» **What is required**:
In the entries that follow, the first line to write out is the one containing "Košičania myslia na elitnú šestku, pomôcť", and the last is the one containing "má poltucet posíl". Reproduce that stretch exactly, with nothing before or after it.

» **Data excerpts**:

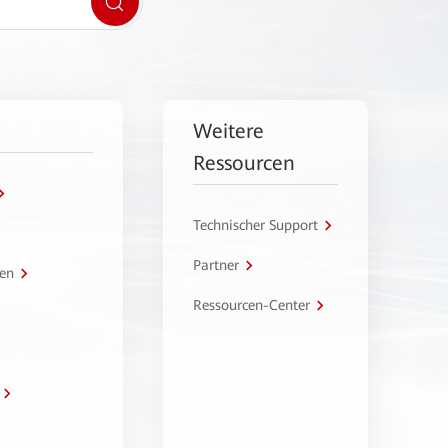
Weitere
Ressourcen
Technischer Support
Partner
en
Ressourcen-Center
==
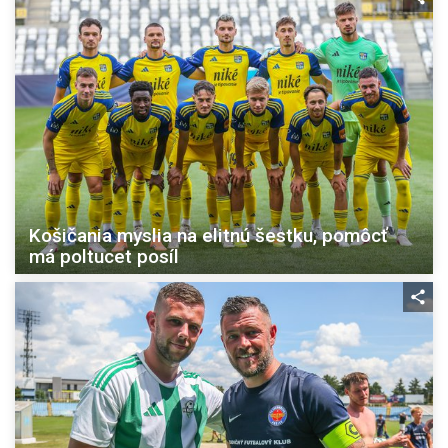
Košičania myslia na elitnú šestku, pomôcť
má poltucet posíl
---
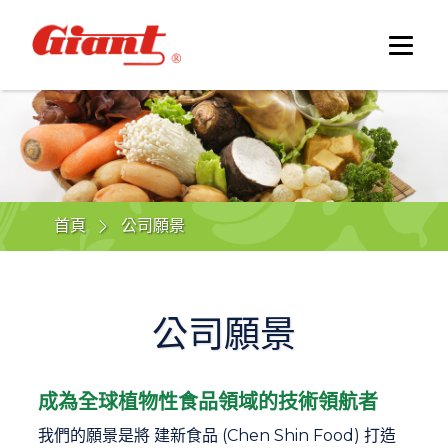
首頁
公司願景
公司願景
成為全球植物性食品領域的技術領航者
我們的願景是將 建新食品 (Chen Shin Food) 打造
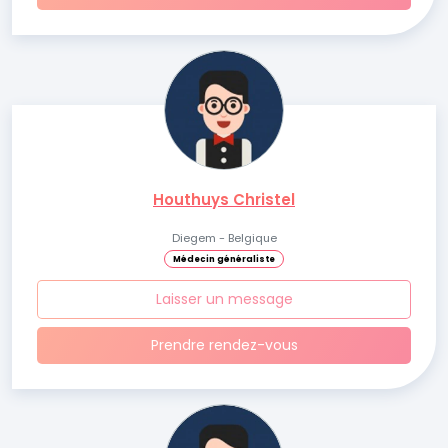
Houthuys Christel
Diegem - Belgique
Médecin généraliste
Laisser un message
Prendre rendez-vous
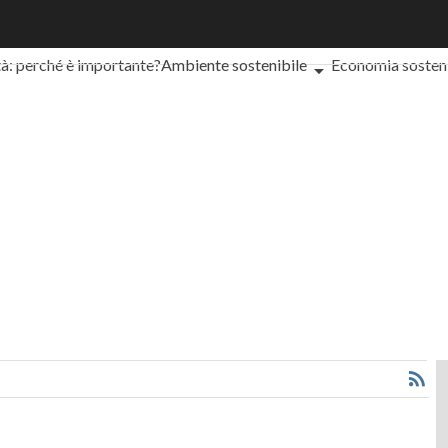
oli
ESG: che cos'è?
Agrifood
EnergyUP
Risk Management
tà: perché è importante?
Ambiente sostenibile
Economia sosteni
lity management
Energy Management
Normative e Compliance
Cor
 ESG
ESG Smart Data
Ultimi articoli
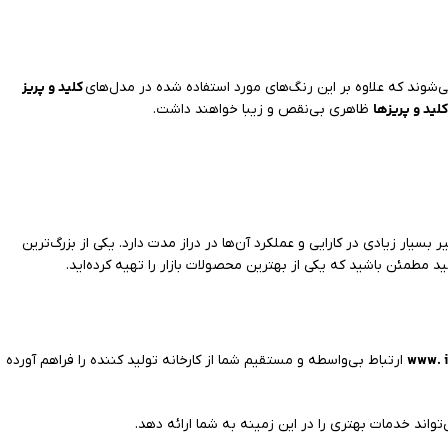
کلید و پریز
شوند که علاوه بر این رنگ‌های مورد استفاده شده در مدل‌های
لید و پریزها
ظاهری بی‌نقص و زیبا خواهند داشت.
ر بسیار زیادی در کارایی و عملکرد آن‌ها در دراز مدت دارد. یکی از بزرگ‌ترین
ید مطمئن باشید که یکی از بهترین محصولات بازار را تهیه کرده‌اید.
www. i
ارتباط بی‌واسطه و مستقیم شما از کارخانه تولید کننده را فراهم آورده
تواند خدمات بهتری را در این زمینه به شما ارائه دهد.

» **Solution to the problem**:
Košičania myslia na elitnú šestku, pomôcť
má poltucet posíl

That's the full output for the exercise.